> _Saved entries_
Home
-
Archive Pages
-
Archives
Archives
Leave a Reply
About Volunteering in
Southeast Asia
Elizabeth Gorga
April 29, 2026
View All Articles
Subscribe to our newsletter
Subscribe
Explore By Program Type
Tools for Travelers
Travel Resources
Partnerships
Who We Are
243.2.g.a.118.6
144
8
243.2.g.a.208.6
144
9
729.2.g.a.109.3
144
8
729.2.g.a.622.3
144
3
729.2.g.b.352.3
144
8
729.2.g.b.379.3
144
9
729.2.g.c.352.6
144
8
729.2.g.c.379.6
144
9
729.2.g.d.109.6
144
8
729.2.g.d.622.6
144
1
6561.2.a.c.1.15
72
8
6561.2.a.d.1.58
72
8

* * *

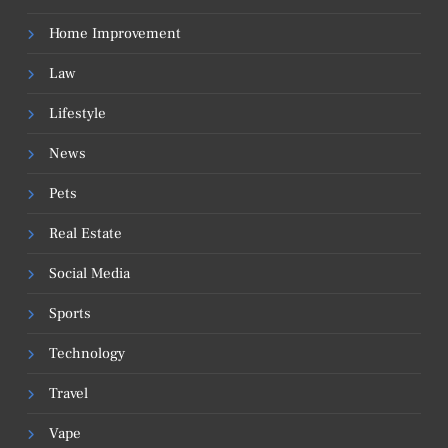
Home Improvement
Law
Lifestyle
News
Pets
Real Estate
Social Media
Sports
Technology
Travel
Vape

> _Work to complete_
Among the lines above, count those that include the word "Subscribe". Give only the result.

> _Answer to this task_
2